Action item: Omit any picture, and return the remaining data exactly as written.

(Dataset entries)
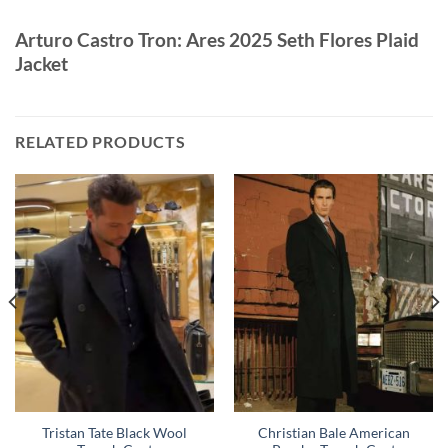
Arturo Castro Tron: Ares 2025 Seth Flores Plaid
Jacket
RELATED PRODUCTS
Tristan Tate Black Wool
Christian Bale American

Answer section:
Arturo Castro Tron: Ares 2025 Seth Flores Plaid
Jacket
RELATED PRODUCTS
Tristan Tate Black Wool
Christian Bale American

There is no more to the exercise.